Segment Start: Extracted material

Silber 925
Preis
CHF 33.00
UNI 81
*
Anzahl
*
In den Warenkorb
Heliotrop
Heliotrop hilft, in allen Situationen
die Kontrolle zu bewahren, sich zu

Segment End: Extracted material
Segment Start: Extracted material

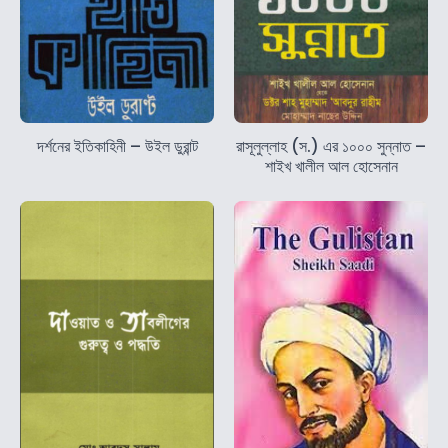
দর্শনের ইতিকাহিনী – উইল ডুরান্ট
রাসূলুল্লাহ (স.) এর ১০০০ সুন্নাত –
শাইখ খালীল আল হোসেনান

Segment End: Extracted material
Segment Start: Extracted material

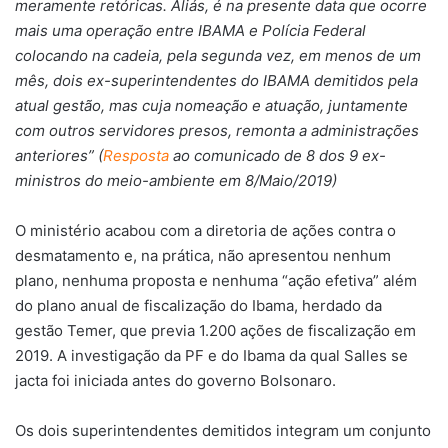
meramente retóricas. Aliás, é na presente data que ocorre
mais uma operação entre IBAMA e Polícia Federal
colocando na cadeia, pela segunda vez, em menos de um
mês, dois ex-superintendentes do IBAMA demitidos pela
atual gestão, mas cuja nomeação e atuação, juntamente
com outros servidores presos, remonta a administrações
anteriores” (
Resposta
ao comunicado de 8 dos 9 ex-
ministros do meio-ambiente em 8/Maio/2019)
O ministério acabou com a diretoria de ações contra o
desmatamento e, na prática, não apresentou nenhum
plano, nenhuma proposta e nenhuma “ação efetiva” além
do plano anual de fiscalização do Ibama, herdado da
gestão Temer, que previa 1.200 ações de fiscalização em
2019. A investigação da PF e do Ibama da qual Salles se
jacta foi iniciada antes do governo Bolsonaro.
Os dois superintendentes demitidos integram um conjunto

Segment End: Extracted material

> [Problem statement]: Bring together all lines from the listing that contain the word "plano".

> [Result of this task]:
plano, nenhuma proposta e nenhuma “ação efetiva” além
do plano anual de fiscalização do Ibama, herdado da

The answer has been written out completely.